There are a number of ways to deal with this. When dealing with text, the most popular is escaping. Many varients of CSV, along with HTML, XML, and most other text-based formats use some variant of escaping.

The simplest escaping technique is to choose an escape code point (where I'm sticking to my "code point" terminology; it would normally be called an "escape character"). This is used to virtually extend our code point set by saying "When you see this escape character, switch into another set of code points", or some variant of a statement like that. (The exact meaning varies from encoding to encoding.) The traditional escape code point in ASCII is the ASCII BACKSLASH, and I will stick with that.

In this case, we're going to use the escape code point to move some of the standard ASCII code points out of the way, so our new layered encoding can unambiguously use them. We will encode the ASCII values in our file into a new encoding, ASCII_in_CSV, that we define as "the things that can be output by the following procedure Value_to_ASCII_codepoints":

For each ASCII character in the input, consult the following table:
- If the character is the ASCII comma, add "\," (BACKSLASH COMMA) to the new encoded output.
- If the character is the ASCII newline, add "\n" to the new encoded output.
- If the character is the ASCII backslash, add "\\" to the new encoded output.
- For any other character x, add x to the new encoded output.

It is perfectly permissible for an encoding to be defined this way, as the legal output of some procedure. It is also perfectly permissible for an encoding to borrow another encoding's code points.

Now we can layer our encodings, so that what we have in a CSV file is:

A series of ASCII code points, encoded down into the next layer with Value_to_ASCII_codepoints (a function from a list of ASCII code points to a list of ASCII code points),
embedded into CSV (with the CSV delimiters still as their code points)
encoded into ASCII with CSV_to_ASCII, which is encoded down into the privileged codepoints.
which defines the complete encoding from the top-level, most-symbolic CSV file into pure bytes.

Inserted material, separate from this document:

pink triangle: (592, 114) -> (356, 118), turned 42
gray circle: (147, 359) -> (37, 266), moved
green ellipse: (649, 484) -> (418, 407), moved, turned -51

Or, in terms of functions (on a simpler input), we have defined a CSV_to_ASCII function, which converts a CSV file as so (using simpler data):

Value_to_ASCII_codepoints(["b", ","]) = ["b", "\", ","]
Value_to_ASCII_codepoints(["1"]) = ["1"]

which is encoded into the ASCII code points with CSV_to_ASCII:

CSV_to_ASCII([["b", "\", ","], VALUE_SEPARATOR, "1", ROW_TERMINATOR]) =
  ["b", "\", ",", ",", "1", NEWLINE]

which we then feed to the standard ASCII function to obtain the final encoding:

ASCII(["b", "\", ",", ",", "1", NEWLINE]) = [98, 92, 44, 44, 49, 10]

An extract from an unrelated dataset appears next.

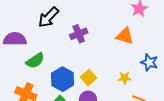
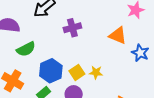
blue star: (149, 62) -> (140, 53), moved
yellow star: (125, 78) -> (96, 72), moved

This may seem complicated, but it suffers none of the disadvantages of the previous two wrong answers. It represents all characters unambiguously and completely (at least for writing, solving the problem for reading is easy).

If this sounds complicated, bear in mind I'm really belaboring this explanation for didactic purposes. The real code isn't that much more complicated, which is why I feel I can label the other two solutions actually "wrong", not just "misguided". The code for fixing the problem is far smaller than the discussion above:

def CSV_field_to_ASCII_single(char):
    # escapes 1 ASCII code point as described above
    if char in [",", "\\"]: # note need for encoding in Python, too!
        return "\\" + char
    if char == "\n":
        return "\\n"
    return char

def CSV_field_to_ASCII(value):
    # escape one entire value
    return ''.join(map(CSV_field_to_ASCII_single, value))

def writeLine(fields):
    # the same writeLine as above, only correct
    print ','.join([CSV_field_to_ASCII(field) for field in fields])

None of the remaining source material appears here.